About this exercise: Every line with the string "individual" in it belongs in your answer, so copy them all from the data.

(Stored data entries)

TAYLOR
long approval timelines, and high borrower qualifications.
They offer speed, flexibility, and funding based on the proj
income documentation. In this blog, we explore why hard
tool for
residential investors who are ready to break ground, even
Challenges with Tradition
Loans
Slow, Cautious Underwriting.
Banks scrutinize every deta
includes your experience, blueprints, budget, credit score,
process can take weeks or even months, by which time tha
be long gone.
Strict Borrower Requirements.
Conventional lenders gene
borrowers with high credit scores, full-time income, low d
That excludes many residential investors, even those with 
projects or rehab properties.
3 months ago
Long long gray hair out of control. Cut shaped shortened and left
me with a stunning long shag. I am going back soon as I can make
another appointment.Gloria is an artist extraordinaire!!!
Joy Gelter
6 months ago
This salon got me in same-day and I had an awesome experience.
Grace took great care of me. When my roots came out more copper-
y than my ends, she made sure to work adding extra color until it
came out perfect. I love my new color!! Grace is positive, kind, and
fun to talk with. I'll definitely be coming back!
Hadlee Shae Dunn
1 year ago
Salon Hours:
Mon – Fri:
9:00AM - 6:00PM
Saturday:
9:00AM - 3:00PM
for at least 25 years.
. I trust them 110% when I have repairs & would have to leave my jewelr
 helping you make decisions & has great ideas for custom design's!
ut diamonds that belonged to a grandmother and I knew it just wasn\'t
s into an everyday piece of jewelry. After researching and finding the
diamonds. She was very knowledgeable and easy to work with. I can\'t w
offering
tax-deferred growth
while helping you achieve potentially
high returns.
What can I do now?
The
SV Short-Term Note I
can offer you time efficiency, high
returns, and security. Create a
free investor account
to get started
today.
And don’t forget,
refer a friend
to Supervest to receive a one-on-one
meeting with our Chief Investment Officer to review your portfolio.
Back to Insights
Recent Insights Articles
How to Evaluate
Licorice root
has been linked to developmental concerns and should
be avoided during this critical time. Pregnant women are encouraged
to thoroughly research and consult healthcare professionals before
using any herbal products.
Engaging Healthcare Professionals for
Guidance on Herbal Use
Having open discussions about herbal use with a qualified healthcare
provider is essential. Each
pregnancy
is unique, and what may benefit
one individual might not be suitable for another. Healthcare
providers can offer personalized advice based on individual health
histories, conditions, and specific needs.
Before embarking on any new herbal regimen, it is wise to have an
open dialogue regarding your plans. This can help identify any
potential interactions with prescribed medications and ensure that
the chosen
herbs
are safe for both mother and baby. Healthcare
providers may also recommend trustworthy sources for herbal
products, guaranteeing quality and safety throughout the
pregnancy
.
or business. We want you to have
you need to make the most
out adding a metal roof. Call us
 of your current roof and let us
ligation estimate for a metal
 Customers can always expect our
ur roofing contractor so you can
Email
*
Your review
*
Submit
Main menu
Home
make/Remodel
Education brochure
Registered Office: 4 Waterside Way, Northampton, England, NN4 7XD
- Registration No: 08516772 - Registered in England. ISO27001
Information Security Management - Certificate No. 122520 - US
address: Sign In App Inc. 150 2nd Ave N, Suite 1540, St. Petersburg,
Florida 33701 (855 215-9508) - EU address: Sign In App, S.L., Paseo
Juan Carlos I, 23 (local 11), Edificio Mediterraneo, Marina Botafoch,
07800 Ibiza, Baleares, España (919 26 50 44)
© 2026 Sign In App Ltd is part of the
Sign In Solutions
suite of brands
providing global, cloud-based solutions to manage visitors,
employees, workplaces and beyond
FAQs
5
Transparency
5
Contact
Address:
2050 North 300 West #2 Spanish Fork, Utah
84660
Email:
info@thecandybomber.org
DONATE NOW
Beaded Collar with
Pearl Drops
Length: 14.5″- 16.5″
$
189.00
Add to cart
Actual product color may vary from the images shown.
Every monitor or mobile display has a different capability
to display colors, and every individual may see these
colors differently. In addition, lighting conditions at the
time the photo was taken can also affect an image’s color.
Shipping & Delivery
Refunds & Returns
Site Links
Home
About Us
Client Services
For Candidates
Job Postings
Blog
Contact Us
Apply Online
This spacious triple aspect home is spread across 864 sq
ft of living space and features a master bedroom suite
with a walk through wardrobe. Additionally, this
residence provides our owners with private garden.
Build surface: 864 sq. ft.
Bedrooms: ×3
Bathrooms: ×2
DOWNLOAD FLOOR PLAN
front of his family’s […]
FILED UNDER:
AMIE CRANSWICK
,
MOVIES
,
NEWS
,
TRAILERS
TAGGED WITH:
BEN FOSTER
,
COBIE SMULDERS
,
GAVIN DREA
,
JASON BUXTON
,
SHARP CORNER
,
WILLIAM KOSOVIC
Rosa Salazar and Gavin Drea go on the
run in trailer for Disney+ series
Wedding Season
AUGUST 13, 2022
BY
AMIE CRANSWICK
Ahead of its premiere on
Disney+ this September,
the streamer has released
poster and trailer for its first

Finished task:
one individual might not be suitable for another. Healthcare
providers can offer personalized advice based on individual health
to display colors, and every individual may see these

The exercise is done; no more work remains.